Model Cards
Bilingual model cards for Arabic/English workloads with reproducible benchmark and cost methodology.
What this page is for
Use this page to publish DCP model cards in a comparison-ready format. Each card should explain quality, latency, cost, and VRAM requirements for Arabic-first and bilingual workloads.
Source of truth
- Registry feed: `GET /api/models`
- Benchmark feed: `GET /api/models/benchmarks`
- Bilingual cards feed: `GET /api/models/cards`
- Benchmark suite label: `saudi-arabic-v1`
Public comparison matrix (Section 3B)
8 of 8 models
Best in class Needs improvementClick rows to compare
| # | Model⇅ | Arabic MMLU (%)⇅ | ArabicaQA (%)⇅ | P95 latency (ms)⇅ | Cost / 1K tokens (SAR)⇅ | VRAM (GB)⇅ | Cold start (ms)⇅ | |
|---|---|---|---|---|---|---|---|---|
| 🥉 | Phi-3 Mini | 42.9 | 51.2 | 650BEST | 0.62BEST | 6BEST | 4100BEST | |
| #4 | Mistral 7B Instruct | 54.2 | 62.4 | 860#2 | 0.95#2 | 16#2 | 6800#2 | |
| #4 | Qwen2 7B Instruct | 61.4 | 69.8 | 890#3 | 1.02#3 | 16 | 7200#3 | |
| #5 | Falcon H1 7B Instruct | 64.8#3 | 72.1#3 | 930 | 1.18 | 24 | 8700 | |
| #5 | Llama 3 8B Instruct | 58.7 | 66.1 | 960 | 1.08 | 16#3 | 7500 | |
| #5 | ALLaM 7B Instruct | 67.2#2 | 74.8#2 | 990 | 1.32 | 24 | 9100 | |
| #5 | DeepSeek R1 7B | 63.1 | 71.5 | 1100 | 1.24 | 16 | 8900 | |
| #6 | JAIS 13B Chat | 70.4BEST | 78.6BEST | 1260 | 1.54 | 24 | 11600 |
How to interpret the metrics
- `Arabic MMLU` and `ArabicaQA`: higher is better for Arabic reasoning and Q&A.

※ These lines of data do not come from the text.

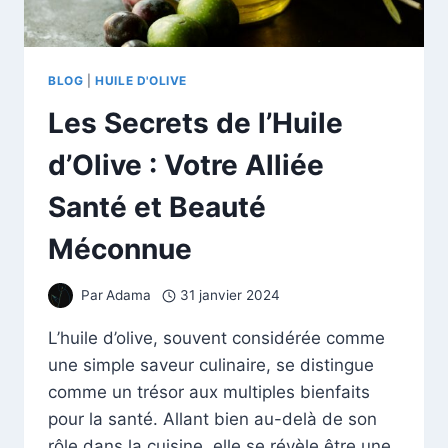
BLOG
|
HUILE D'OLIVE
Les Secrets de l’Huile
d’Olive : Votre Alliée
Santé et Beauté
Méconnue
Par
Adama
31 janvier 2024
L’huile d’olive, souvent considérée comme
une simple saveur culinaire, se distingue
comme un trésor aux multiples bienfaits
pour la santé. Allant bien au-delà de son
rôle dans la cuisine, elle se révèle être une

- `P95 latency`: lower is better for interactive chat UX.
- `Cost / 1K tokens`: lower is better for sustained high-volume workloads.
- `VRAM`: minimum practical GPU memory for stable deployment.
- `Cold start`: startup delay before first token when container is not warm.
Recommended reading order for buyers
- Filter by minimum Arabic quality targets (`Arabic MMLU` and `ArabicaQA`).
- Remove models that exceed latency SLO at `P95`.
- Compare remaining models by `Cost / 1K tokens`.
- Confirm the selected model fits provider GPU VRAM and prewarm policy.
Reproducible publication workflow
1) Capture fresh benchmark feed
curl -s https://dcp.sa/api/dc1/models/benchmarks2) Capture bilingual summaries
curl -s https://dcp.sa/api/dc1/models/cards3) Verify required fields before publishing
Each published card must include:
- `model_id`, `display_name`, `family`
- `metrics.latency_ms.p50/p95/p99`
- `metrics.arabic_quality.arabic_mmlu_score`
- `metrics.arabic_quality.arabicaqa_score`
- `metrics.cost_per_1k_tokens_halala` and `metrics.cost_per_1k_tokens_sar`
- `metrics.vram_required_gb`
- `metrics.cold_start_ms`
- `summary.en` and `summary.ar`
- `benchmark_suite` and `measured_at`
- `tier`, `launch_priority`, and `prewarm_class` for launch ordering
- `readiness.launch_ready` and readiness targets for Section 7 go/no-go checks
Card template (EN/AR)
### <Display Name> (`<model_id>`)
- **Arabic quality**: MMLU <x>% · ArabicaQA <y>%
- **Latency**: P50 <x> ms · P95 <y> ms · P99 <z> ms
- **Cost**: <halala> halala / 1K tokens (<sar> SAR)
- **Deployment**: VRAM <x> GB · Cold start <y> ms
- **Best use**: <one sentence>
- **Summary (EN)**: <summary.en>
- **الملخص (AR)**: <summary.ar>Publication policy notes
- Publish EN and AR cards in the same release window.
- Keep `benchmark_suite` visible so readers know which benchmark generation produced the numbers.
- If methodology changes, publish a new suite label (for example `saudi-arabic-v2`) instead of mixing metrics across suites.